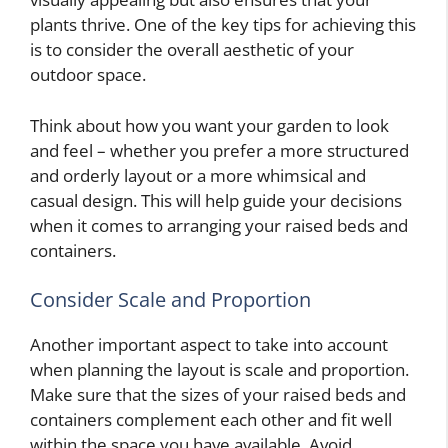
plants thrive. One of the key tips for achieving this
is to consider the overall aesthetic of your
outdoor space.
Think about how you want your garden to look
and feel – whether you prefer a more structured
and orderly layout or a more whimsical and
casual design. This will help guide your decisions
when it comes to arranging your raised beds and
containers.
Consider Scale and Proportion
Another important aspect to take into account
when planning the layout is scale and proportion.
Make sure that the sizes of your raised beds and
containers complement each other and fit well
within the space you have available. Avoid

==

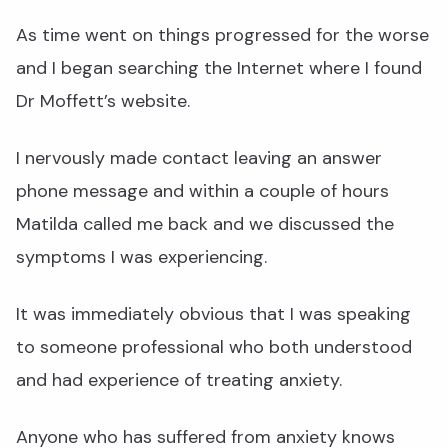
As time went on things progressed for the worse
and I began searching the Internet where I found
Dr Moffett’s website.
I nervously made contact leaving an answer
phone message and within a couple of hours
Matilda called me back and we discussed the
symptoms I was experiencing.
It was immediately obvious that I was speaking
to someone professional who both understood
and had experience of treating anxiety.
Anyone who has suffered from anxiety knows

■ Assignment: Reproduce exactly the lines of the records above from the one with "I nervously made contact leaving an answer" to the one with "Anyone who has suffered from anxiety knows", both included, and leave out everything else.

■ Solution to the problem:
I nervously made contact leaving an answer
phone message and within a couple of hours
Matilda called me back and we discussed the
symptoms I was experiencing.
It was immediately obvious that I was speaking
to someone professional who both understood
and had experience of treating anxiety.
Anyone who has suffered from anxiety knows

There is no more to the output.